FLIPPED LEARNING IN A HIGH SCHOOL IN ROME. A CASE STUDY
Italian school, nowadays, doesn’t seem to play the role of social elevator, knowledge acquisition and culture promoter that once had (Benvenuto, 2011). Pedagogy shows that participation, experience, engagement are real driving factors towards the development of deep cognitive and learning activities (Vygotsky, 1978; Bruner, 1997), but Italian high schools seem to be linked to old traditional transmission practices and to struggle more than others in promoting, at an institutional level, more participatory didactic practices.
Within this landscape and in the theoretical framework of the pedagogical activism (Dewey, Motessori, Freinet, Ferriere), the Caetani high school in Rome has started, 4 years ago, a trial based on the flipped model (Bergman& and Sams, 2012; Maglioni, 2018) that involves an entire section of the three-years period of the “Human Science” grammar school.
The research aims to observe, through a qualitative approach, if this kind of teaching works in terms of: student and teacher satisfaction; feeling of belonging to school and community; motivation; participation to the activities; learning.
Four experimental classes (flipped model; 83 students aged 15-18) and three control classes (traditional model; 64 students aged 15-18) of the same school.
The instruments for collecting data are: participant observation; questionnaires and focus groups, both for teacher as for students.
The observations were held for 2 weeks for each experimental class and for 1 week for the control ones (total of 55 days).

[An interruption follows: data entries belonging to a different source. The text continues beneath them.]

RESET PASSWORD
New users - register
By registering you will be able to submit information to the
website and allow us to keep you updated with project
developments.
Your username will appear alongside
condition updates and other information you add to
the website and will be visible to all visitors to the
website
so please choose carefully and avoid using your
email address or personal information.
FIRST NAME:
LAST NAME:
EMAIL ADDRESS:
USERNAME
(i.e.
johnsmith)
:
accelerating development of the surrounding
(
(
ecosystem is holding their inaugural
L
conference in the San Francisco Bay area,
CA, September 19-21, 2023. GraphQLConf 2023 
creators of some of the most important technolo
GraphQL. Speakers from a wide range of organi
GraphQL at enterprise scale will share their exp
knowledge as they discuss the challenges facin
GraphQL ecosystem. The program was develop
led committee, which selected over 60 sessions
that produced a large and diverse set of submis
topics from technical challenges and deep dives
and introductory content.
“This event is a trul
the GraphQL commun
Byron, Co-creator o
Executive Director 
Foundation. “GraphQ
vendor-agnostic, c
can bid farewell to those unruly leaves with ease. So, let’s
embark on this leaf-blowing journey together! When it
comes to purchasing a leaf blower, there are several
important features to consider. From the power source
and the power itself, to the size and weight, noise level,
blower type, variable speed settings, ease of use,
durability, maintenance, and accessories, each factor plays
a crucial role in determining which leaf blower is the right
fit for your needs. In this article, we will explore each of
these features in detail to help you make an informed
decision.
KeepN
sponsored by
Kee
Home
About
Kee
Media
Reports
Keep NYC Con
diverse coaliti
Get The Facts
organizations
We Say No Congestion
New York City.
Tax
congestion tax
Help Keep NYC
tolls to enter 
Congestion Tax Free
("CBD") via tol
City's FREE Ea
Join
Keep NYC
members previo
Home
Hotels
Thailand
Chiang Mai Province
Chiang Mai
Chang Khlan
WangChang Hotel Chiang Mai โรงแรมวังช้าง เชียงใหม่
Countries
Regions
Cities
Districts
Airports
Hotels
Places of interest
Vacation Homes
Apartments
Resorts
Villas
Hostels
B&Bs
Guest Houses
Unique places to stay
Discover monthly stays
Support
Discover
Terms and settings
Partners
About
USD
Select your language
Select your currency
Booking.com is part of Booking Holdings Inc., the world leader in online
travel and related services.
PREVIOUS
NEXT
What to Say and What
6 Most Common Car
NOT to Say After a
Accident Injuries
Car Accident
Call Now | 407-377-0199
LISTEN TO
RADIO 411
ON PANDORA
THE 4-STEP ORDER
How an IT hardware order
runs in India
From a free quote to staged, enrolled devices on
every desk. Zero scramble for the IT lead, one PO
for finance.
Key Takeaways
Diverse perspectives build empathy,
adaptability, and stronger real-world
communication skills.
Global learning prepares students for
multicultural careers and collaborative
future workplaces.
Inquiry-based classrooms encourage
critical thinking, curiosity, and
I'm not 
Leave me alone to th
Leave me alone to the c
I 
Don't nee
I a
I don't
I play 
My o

The questionnaires were addressed to the whole teachers and students of the experimental and control classes; they are on a Likert sale and include several batteries: CKP (Muukkonen et al., 2016), AMOS QAS (De Beni, Moè, Cornoldi, 2003) and ECPQ (Du Merac, 2017) for students; CKP and MESI (Moè, Pazzaglia, Friso, 2010) for teachers.

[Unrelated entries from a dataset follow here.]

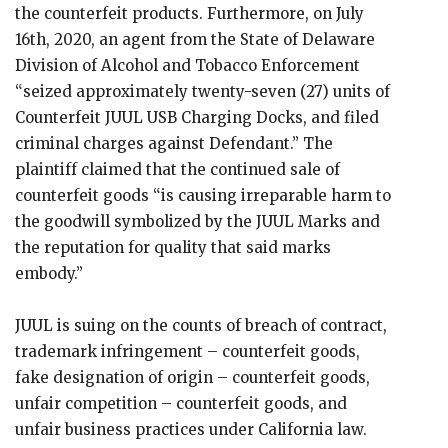
the counterfeit products. Furthermore, on July
16th, 2020, an agent from the State of Delaware
Division of Alcohol and Tobacco Enforcement
“seized approximately twenty-seven (27) units of
Counterfeit JUUL USB Charging Docks, and filed
criminal charges against Defendant.” The
plaintiff claimed that the continued sale of
counterfeit goods “is causing irreparable harm to
the goodwill symbolized by the JUUL Marks and
the reputation for quality that said marks
embody.”
JUUL is suing on the counts of breach of contract,
trademark infringement – counterfeit goods,
fake designation of origin – counterfeit goods,
unfair competition – counterfeit goods, and
unfair business practices under California law.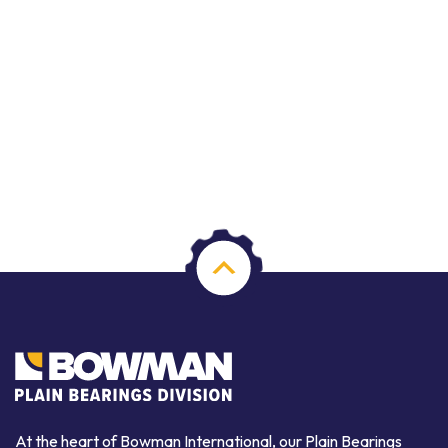
At the heart of Bowman International, our Plain Bearings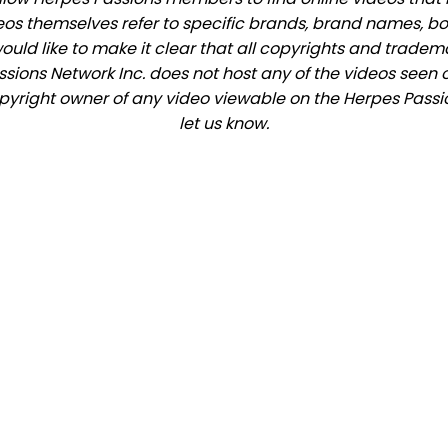
eos themselves refer to specific brands, brand names, b
would like to make it clear that all copyrights and trade
ions Network Inc. does not host any of the videos seen o
copyright owner of any video viewable on the Herpes Passio
let us know.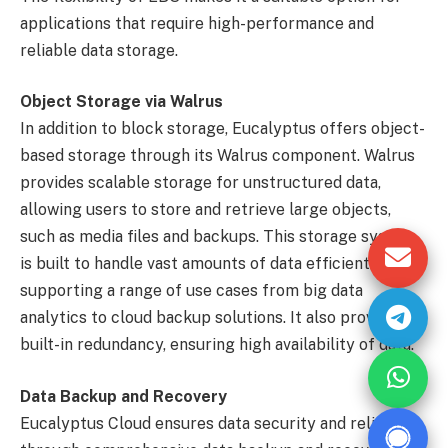
applications that require high-performance and
reliable data storage.
Object Storage via Walrus
In addition to block storage, Eucalyptus offers object-
based storage through its Walrus component. Walrus
provides scalable storage for unstructured data,
allowing users to store and retrieve large objects,
such as media files and backups. This storage system
is built to handle vast amounts of data efficiently,
supporting a range of use cases from big data
analytics to cloud backup solutions. It also provides
built-in redundancy, ensuring high availability of data.
Data Backup and Recovery
Eucalyptus Cloud ensures data security and reliability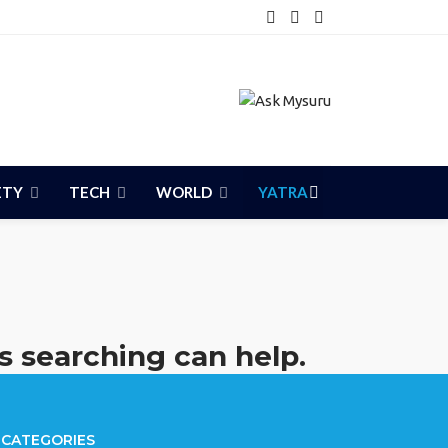
ETY
TECH
WORLD
YATRA
s searching can help.
CATEGORIES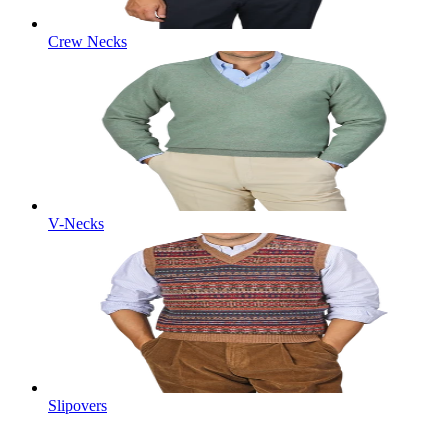
Crew Necks
V-Necks
Slipovers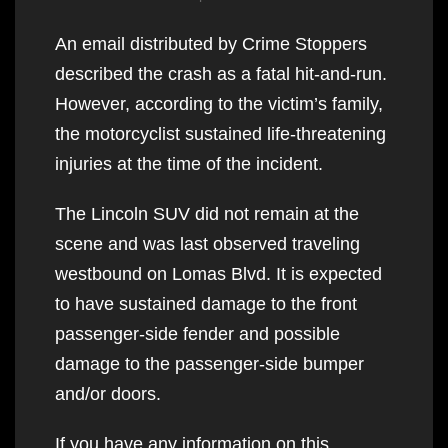
An email distributed by Crime Stoppers
described the crash as a fatal hit-and-run.
However, according to the victim’s family,
the motorcyclist sustained life-threatening
injuries at the time of the incident.
The Lincoln SUV did not remain at the
scene and was last observed traveling
westbound on Lomas Blvd. It is expected
to have sustained damage to the front
passenger-side fender and possible
damage to the passenger-side bumper
and/or doors.
If you have any information on this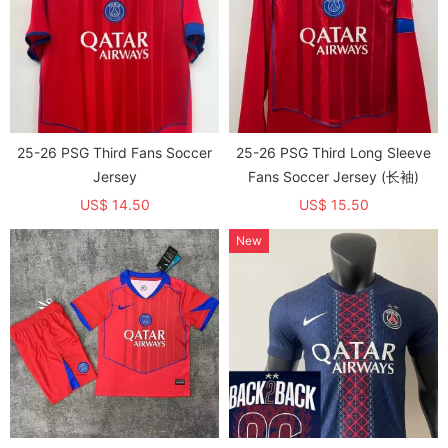
25-26 PSG Third Fans Soccer
25-26 PSG Third Long Sleeve
Jersey
Fans Soccer Jersey (长袖)
US$ 14.50
US$ 15.50
New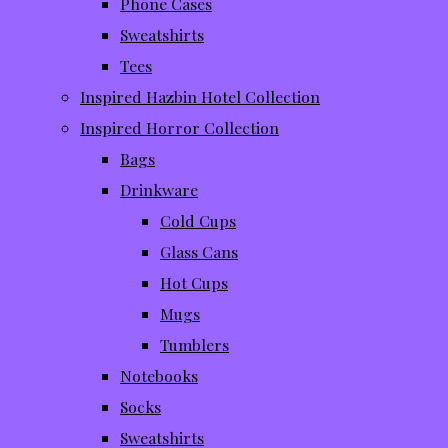
Phone Cases
Sweatshirts
Tees
Inspired Hazbin Hotel Collection
Inspired Horror Collection
Bags
Drinkware
Cold Cups
Glass Cans
Hot Cups
Mugs
Tumblers
Notebooks
Socks
Sweatshirts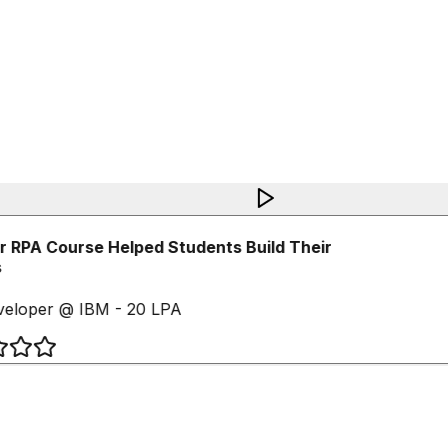
RPA Course Helped Students Build Their
eloper @ IBM - 20 LPA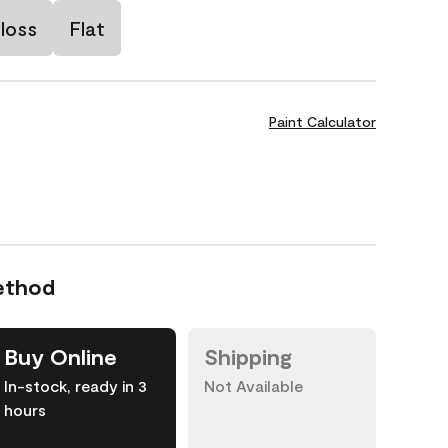
loss
Flat
Paint Calculator
ethod
Buy Online
Shipping
In-stock, ready in 3
Not Available
hours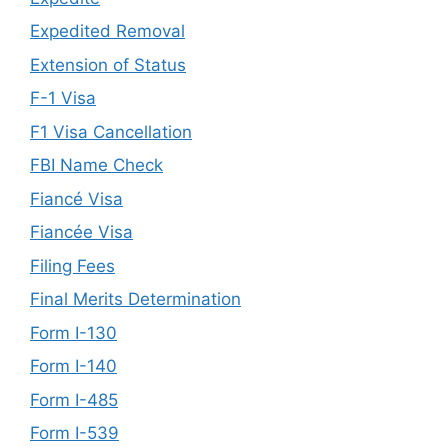
Expedited Removal
Extension of Status
F-1 Visa
F1 Visa Cancellation
FBI Name Check
Fiancé Visa
Fiancée Visa
Filing Fees
Final Merits Determination
Form I-130
Form I-140
Form I-485
Form I-539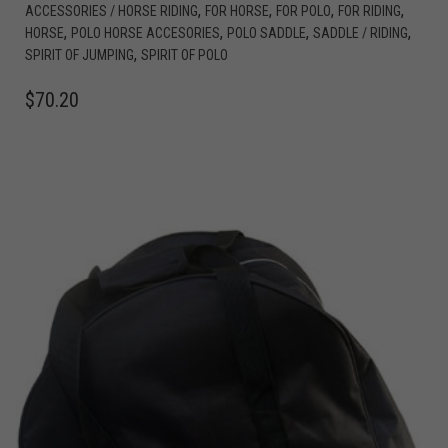
,
,
,
,
ACCESSORIES / HORSE RIDING
FOR HORSE
FOR POLO
FOR RIDING
,
,
,
,
HORSE
POLO HORSE ACCESORIES
POLO SADDLE
SADDLE / RIDING
,
SPIRIT OF JUMPING
SPIRIT OF POLO
$
70.20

The focus groups are seven for the students, one for each observed class, and two for the teachers (one for the “traditional” and one for the “experimental” ones).
In July a partial initial restitution of the collected data will be shared with teachers and in November another cycle of participant observation will be held, and interviews to the teachers will be collected, in order to observe if any change will be occurred.
Data are still under investigation. At the present, student questionnaires (n.= 135) and teacher focus groups have been partially analyzed.
Student questionnaires have shown that there is a statistically significant difference (One Way Anova p<.05) between flipped and traditional teaching-learning method in 10 scales out of 18: “Learning to exploit technology” (M traditional 2,54; M flipped 3,55), “Integrating individual and collaborative working” (M tr. 3,21; M fl. 3,54;), “Development through feedback” (M tr. 2,86; M fl. 3,16), “Self-evaluation” (M tr. 3,42; M fl. 3,66), “Participation” (M tr. 2,62; M fl. 2,89), “Feeling of belonging” (M tr. 2,64; M fl. 3,07), “Impartiality” (M tr. 2,75; M fl. 3,06), “Pressure/competition” (M tr. 3,17; M fl. 2,91), “Quality of the teaching proposal” (M tr. 2,80; M fl. 3,24), “Pleasant accommodation” (M tr. 2,07; M fl. 2,78).
Teachers focus groups’ analysis has shown a different approach to students, learning and ideas regarding school between the two groups; furthermore, the flipped one was incredibly richer than the other and the teachers were much more homogeneous and tight-knit.